The rest was easy, yet it is characteristic of Slade that he called himself a fool for not having smelled out this covered ravine in his wanderings. It was dark and musty inside, the little brook meandering aimlessly from one side to the other, with pools here and there, and the foliage overhead emitting a pungent, rotten odor from its soaking in the recent heavy rains. Some of our own boys, you may be interested to know, recently passed through this very ravine in their advance toward Tourteron. But one look inside it was enough for me.
Slade hurried through it, parting the matted roofing now and then for a glimpse of the guiding stars, and was assured that the passage led almost due north. And somewhere along this dark, sickening way, he was siezed with hauting doubts, lest he be pursuing a phantom. What he sought was so great and the clue to if so trifling! “But I remembered how Indian scouts would follow a trail a hundred miles just because they found a hair sticking to a bramble,” he told his superiors. And so he hurried on, on, with hope sometimes mounting, sometimes falling.
After he had gone what he thought was nearly two miles there came a welcome freshness in the air which much relieved him, and he soon saw the clear sky overhead. Before him, to the south, the open country spread away and in the distance he could distinguish two or three tiny lights which he thought were within the allied lines.
The ravine opened into a spacious basin filled partly by a small lake and enclosed by dense woods. He followed the guiding stream out of the dank passage and found that it had its source in this lofty little sheet of water nestling almost at the very brink of a steep decline. In its black, placid bosom his guiding stars were reflected and a sombre tree of swamp larch cast its inverted shadow in the water.

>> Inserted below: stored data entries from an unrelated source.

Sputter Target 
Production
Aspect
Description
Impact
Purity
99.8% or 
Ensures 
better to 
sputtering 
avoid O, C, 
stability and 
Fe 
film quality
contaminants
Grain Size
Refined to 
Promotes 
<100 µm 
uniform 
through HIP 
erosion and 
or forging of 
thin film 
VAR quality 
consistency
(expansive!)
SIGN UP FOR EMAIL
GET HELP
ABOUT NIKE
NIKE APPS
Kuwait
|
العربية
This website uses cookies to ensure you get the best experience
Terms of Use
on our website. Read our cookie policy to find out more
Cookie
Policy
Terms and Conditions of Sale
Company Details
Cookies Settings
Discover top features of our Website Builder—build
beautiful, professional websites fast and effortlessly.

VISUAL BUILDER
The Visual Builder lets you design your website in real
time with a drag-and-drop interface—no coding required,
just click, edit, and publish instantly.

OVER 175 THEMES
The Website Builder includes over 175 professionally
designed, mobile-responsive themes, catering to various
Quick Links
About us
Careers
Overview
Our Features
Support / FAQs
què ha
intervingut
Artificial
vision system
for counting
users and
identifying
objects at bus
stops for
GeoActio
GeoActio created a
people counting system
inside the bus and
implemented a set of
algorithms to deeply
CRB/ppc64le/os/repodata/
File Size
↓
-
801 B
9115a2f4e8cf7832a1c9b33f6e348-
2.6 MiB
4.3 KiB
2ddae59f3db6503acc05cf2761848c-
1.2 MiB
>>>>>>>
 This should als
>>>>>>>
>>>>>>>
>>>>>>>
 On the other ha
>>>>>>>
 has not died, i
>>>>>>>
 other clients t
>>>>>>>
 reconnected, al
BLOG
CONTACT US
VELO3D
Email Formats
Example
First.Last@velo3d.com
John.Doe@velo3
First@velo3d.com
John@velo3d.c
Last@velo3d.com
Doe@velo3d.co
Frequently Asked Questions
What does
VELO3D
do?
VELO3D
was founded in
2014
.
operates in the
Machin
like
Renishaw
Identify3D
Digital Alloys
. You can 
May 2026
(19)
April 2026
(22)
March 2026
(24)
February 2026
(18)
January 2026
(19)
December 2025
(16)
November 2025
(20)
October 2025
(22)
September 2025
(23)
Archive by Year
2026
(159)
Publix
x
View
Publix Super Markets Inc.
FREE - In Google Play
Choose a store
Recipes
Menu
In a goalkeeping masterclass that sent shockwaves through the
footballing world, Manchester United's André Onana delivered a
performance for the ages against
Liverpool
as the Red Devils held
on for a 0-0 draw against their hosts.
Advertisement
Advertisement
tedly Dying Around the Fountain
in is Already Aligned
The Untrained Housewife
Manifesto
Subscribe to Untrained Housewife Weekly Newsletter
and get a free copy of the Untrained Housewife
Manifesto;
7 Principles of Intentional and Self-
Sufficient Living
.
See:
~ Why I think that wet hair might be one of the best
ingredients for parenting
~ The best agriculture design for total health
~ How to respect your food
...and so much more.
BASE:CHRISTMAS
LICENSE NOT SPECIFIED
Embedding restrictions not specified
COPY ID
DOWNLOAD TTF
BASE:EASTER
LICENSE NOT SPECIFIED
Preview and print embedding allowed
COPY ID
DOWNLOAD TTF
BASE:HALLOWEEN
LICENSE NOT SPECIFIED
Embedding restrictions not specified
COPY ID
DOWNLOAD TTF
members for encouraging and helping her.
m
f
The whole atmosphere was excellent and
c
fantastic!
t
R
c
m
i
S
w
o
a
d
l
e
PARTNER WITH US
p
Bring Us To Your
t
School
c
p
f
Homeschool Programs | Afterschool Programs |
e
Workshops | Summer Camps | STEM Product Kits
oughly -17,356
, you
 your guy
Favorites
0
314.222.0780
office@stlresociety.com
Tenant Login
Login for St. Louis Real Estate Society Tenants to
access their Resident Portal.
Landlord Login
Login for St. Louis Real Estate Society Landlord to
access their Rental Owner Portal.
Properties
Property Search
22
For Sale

Farther back there were others—larches and cedars. “Good old scouts, I told ’em,” Slade said afterwards; “they love the water, same as I do.” So there, Master Roy Blakeley, scout and would-be author—there is the sequel of your Temple Camp and your Black Lake and your silent, companionable trees.
Tom Slade saw the lay of the land clearly enough now. This covered ravine was in fact the lofty crevice between two hills, and from the distant allied lines its end must have taken the form of a great rough V high up where those twin hills parted. There was no suggestion of this upon close inspection, but it is a faculty of the scout to see in his mind’s eye a bird’s-eye view of the locality he is studying. Thus the scout has always two pairs of eyes.
What Tom Slade saw about him was just a lake amid woods rising on either side, east and west, and below him, southward, an expanse of open country. In the little jungle of crowded brush, which from a distance must have seemed to half fill that big V, stood a great, ugly thing swathed in canvas. It poked its big nose up slanting-ways at the stars as if to threaten those friendly monitors of the night for helping this weary young fellow who stood leaning against it, trying to realize his good fortune. All about it and over it the brush and foliage clustered, as if ashamed to own its presence in their still, obscure retreat; and in front of it, between it and the steep decline, a graceful larch tree stood in all its silent, supple dignity. From one of its lower spreading limbs a broken branch hung loose, the splintered remnant blowing to and fro in the night.
“It seemed as if it must hurt,” said Slade to Captain Whitloss, “and I felt kind of as if I ought to go and bandage it up—especially as it did me such a good turn, as you might say....”
CHAPTER XII—THE LAST ADVENTURE
And so, like Archibald Archer, that murderous old brute of the wooded hills passes out of the story. A gun crew in Santois turned their handle until they got the muzzle of their gun just exactly where they wanted it and that was straight for the big wooded V between the hills. And having fixed everything just right, they let fly—once, twice, three times—and once again for good measure. And the old giant of the mountains was never heard from again. But when those hills where Tom Slade hurried in the night finally came within the iron lines of Marshal Foch, they found the poor old monster knocked clear off his pedestal, where Tom Slade of the Flying Corps had leaned to rest that night when his scouting lore did not forsake him.